Biz de günün anlam ve önemine uygun olarak çocukların sanatsal gelişimi için çalışan Kadıköy’deki Karikatür Evi’ni ziyaret ettik. Yaklaşık bir yıldır, İstanbul’da, özellikle Kadıköy bölgesindeki ilköğretim çağında olan ve çizim yeteneklerini geliştirmek isteyen gençleri ağırlayan karikatür evine vardığımızda hummalı bir çalışma sürüyordu. İki sınıfa ayrılmış çocuklar, 23 Nisan’la ilgili hayallerini kâğıda aktarıyordu. İlk girdiğimiz sınıfta bizi karşılayan isim Akdağ Saydut’tu. Uzun yıllar farklı gazetelerde ve Gazeteciler Cemiyeti’nin Bizim Gazete isimli yayınında çizerlik yapan Saydut, şimdilerde mesaisini küçüklerin karikatür yeteneklerini ortaya çıkarmak için harcıyor. Dersin konusu 23 Nisan olunca, Saydut’a da çocukların 23 Nisan’la ilgili kâğıda yansıtmak istediklerini nasıl yapacaklarını göstermek oldu. Böylece tahtada çocuklardan oluşan bir bando takımı, bayrak taşıyan bir başka çocuk ve benzer çizimler yerlerini almıştı. Çocuklar da bu çizimleri kâğıda aktarıyordu. Henüz ilk defa bir karikatür kursuna katılıyor olmalarına karşın, Saydut çocukların gördüklerini kâğıda aktarma konusunda oldukça başarılı olduğunu söylüyordu. Çizimlerin ana teması ise egemenliğin her daim milletle olduğu, bu egemenliğin millet adına Türkiye Büyük Millet Meclisi tarafından kullanıldığı ve asla bir başka kişiye devredilemeyeceğiydi.

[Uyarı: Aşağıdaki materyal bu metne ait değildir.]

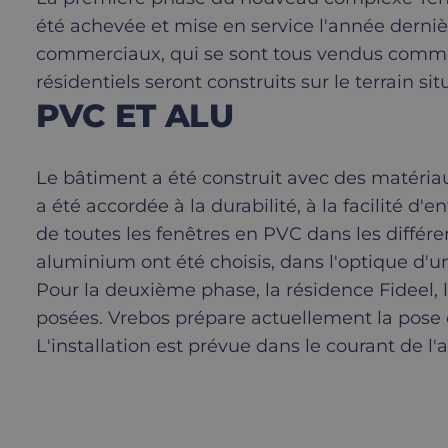
été achevée et mise en service l'année derniè
commerciaux, qui se sont tous vendus comme de
résidentiels seront construits sur le terrain sit
PVC ET ALU
Le bâtiment a été construit avec des matériau
a été accordée à la durabilité, à la facilité d'e
de toutes les fenêtres en PVC dans les différe
aluminium ont été choisis, dans l'optique d'
Pour la deuxième phase, la résidence Fideel, 
posées. Vrebos prépare actuellement la pose de
L'installation est prévue dans le courant de l'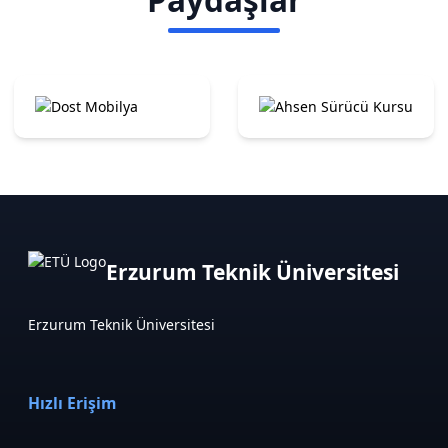
Erzurum Teknik Üniversitesi
Erzurum Teknik Üniversitesi
Hızlı Erişim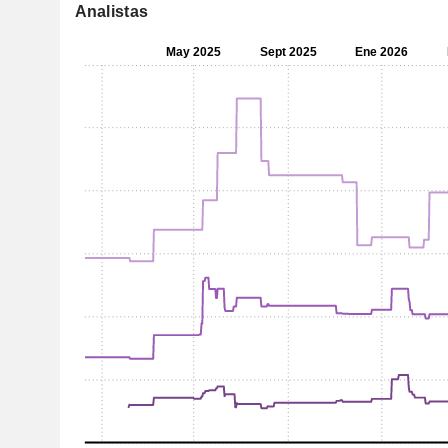
Analistas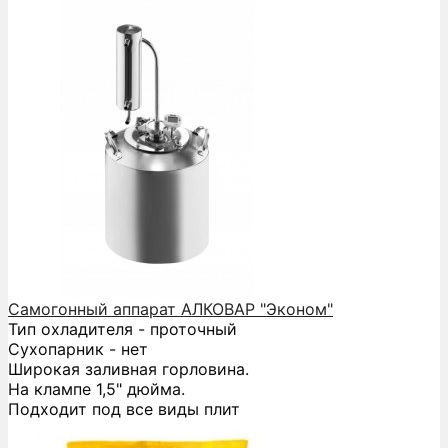
Самогонный аппарат АЛКОВАР "Эконом"
Тип охладителя - проточный
Сухопарник - нет
Широкая заливная горловина.
На клампе 1,5" дюйма.
Подходит под все виды плит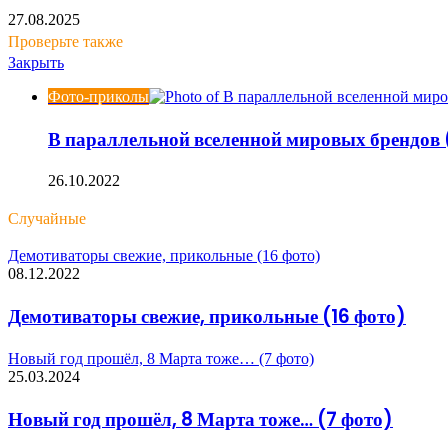
27.08.2025
Проверьте также
Закрыть
Фото-приколы
В параллельной вселенной мировых брендов 
26.10.2022
Случайные
Демотиваторы свежие, прикольные (16 фото)
08.12.2022
Демотиваторы свежие, прикольные (16 фото)
Новый год прошёл, 8 Марта тоже… (7 фото)
25.03.2024
Новый год прошёл, 8 Марта тоже… (7 фото)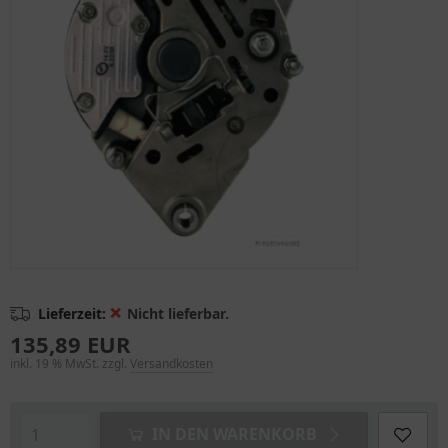
❌
Lieferzeit:
Nicht lieferbar.
135,89 EUR
inkl. 19 % MwSt. zzgl.
Versandkosten
IN DEN WARENKORB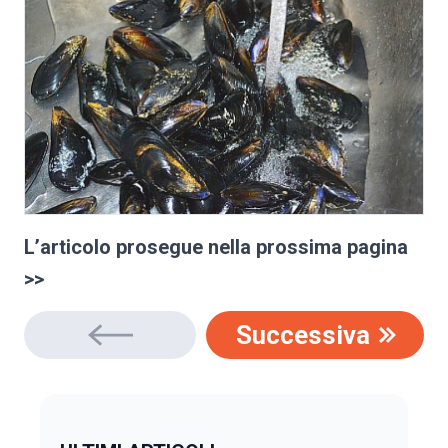
L’articolo prosegue nella prossima pagina
>>
Successiva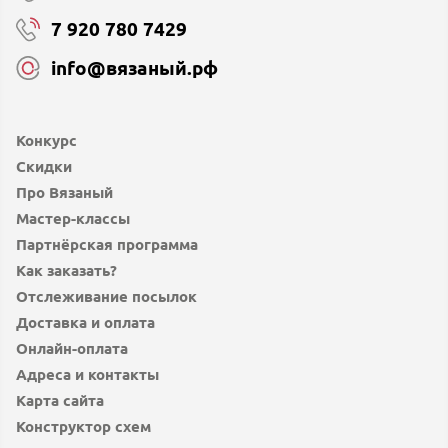
7 920 780 7429
info@вязаный.рф
Конкурс
Скидки
Про Вязаный
Мастер-классы
Партнёрская программа
Как заказать?
Отслеживание посылок
Доставка и оплата
Онлайн-оплата
Адреса и контакты
Карта сайта
Конструктор схем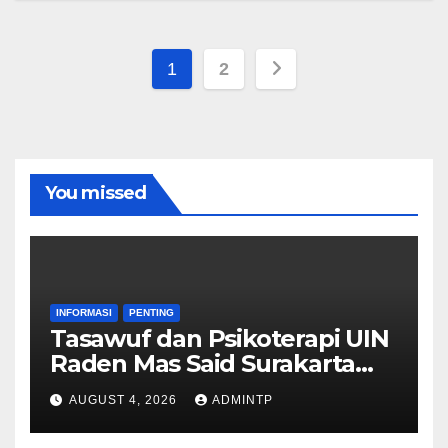
Posts
1
2
pagination
You missed
INFORMASI
PENTING
Tasawuf dan Psikoterapi UIN
Raden Mas Said Surakarta
Adakan Pembekalan PPL
AUGUST 4, 2026
ADMINTP
Tahun 2026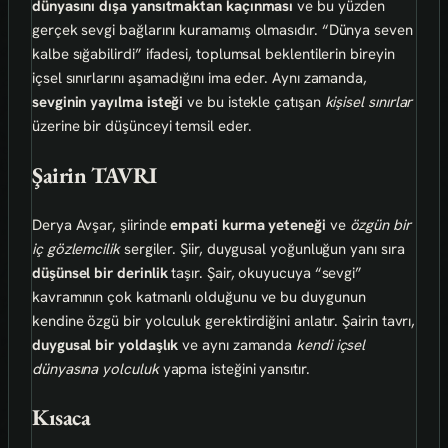
dünyasını dışa yansıtmaktan kaçınması
ve bu yüzden
gerçek sevgi bağlarını kuramamış olmasıdır. “Dünya seven
kalbe sığabilirdi” ifadesi, toplumsal beklentilerin bireyin
içsel sınırlarını aşamadığını ima eder. Aynı zamanda,
sevginin yayılma isteği
ve bu istekle çatışan
kişisel sınırlar
üzerine bir düşünceyi temsil eder.
Şairin TAVRI
Derya Avşar, şiirinde
empati kurma yeteneği
ve
özgün bir
iç gözlemcilik
sergiler. Şiir, duygusal yoğunluğun yanı sıra
düşünsel bir derinlik
taşır. Şair, okuyucuya “sevgi”
kavramının çok katmanlı olduğunu ve bu duygunun
kendine özgü bir yolculuk gerektirdiğini anlatır. Şairin tavrı,
duygusal bir yoldaşlık
ve aynı zamanda
kendi içsel
dünyasına yolculuk
yapma isteğini yansıtır.
Kısaca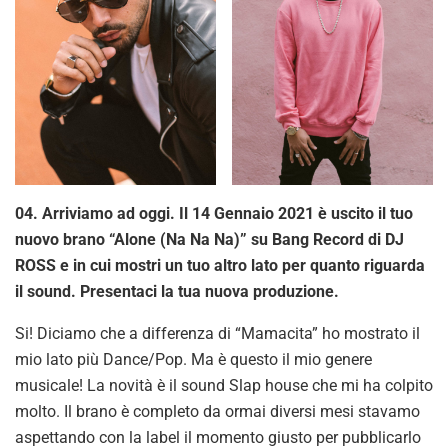
04. Arriviamo ad oggi. Il 14 Gennaio 2021 è uscito il tuo
nuovo brano “Alone (Na Na Na)” su Bang Record di DJ
ROSS e in cui mostri un tuo altro lato per quanto riguarda
il sound. Presentaci la tua nuova produzione.
Si! Diciamo che a differenza di “Mamacita” ho mostrato il
mio lato più Dance/Pop. Ma è questo il mio genere
musicale! La novità è il sound Slap house che mi ha colpito
molto. Il brano è completo da ormai diversi mesi stavamo
aspettando con la label il momento giusto per pubblicarlo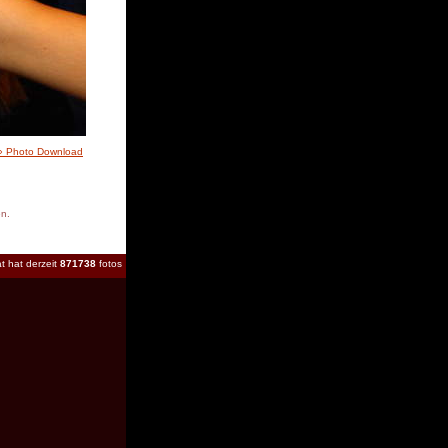
» Photo Download
en.
t hat derzeit
871738
fotos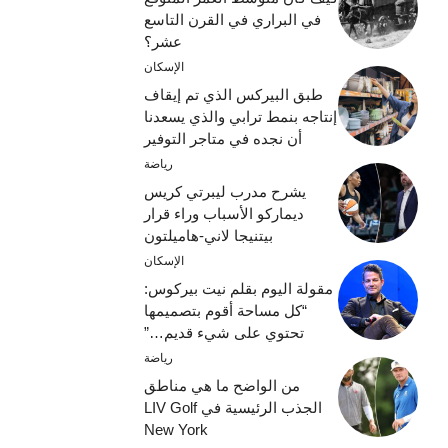
في البراري في القرن التاسع
عشر؟
الإسكان
طبق البيركس الذي تم إيقاف
إنتاجه بنمط ترابي والذي يسعدنا
أن نجده في متاجر التوفير
رياضة
يشرح مدرب ليبرتي كريس
ديماركو الأسباب وراء قرار
بيتنيجا لاني-هاميلتون
الإسكان
مقولة اليوم بقلم نيت بيركوس:
“كل مساحة أقوم بتصميمها
تحتوي على شيء قديم…”
رياضة
من الواضح ما هي مناطق
الجذب الرئيسية في LIV Golf
New York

Çocukların dünyasına yolculuk

Hemen yandaki sınıfa girdiğimizde ise karşımızdaki isim, yıllarca Gırgır Dergisi’nde çizerlik yapan Eda Oral’dı. Derginin kapatılmasının ardından o da tüm vaktini çocuklara ayırmıştı. Oral’ın sınıfındaki çocuklar, bir önceki sınıfa göre daha küçüklerdi ve bu da sınıfa ses ve yüksek enerji fazlalığı olarak yansıyordu. Elbette bu hareketlilik çizimlerini tamamlamalarına da engel değildi. Oral çocuklarla çalışmaya yeni başlamıştı, ama onları hayal dünyalarında serbest bırakarak özgürce hayallerini kâğıda aktarmalarına uğraşıyordu. 23 Nisan için çocuklardan yapılanları değil, hayallerini çizmelerini istemişti. Bu da çocukların zengin hayal güçleriyle birleşince oldukça yaratıcı çizgiler olarak kâğıda aktarılıyordu. 23 Nisan sebebiyle çocukların dünyasında yaptığımız karikatür gezisi böylece sona ermişti. Ulusal Egemenlik ve Çocuk Bayramı’nı yaratıcılıkları ile kâğıda aktaran çocuklar bize bu gördüğünüz muhteşem eserleri bıraktı.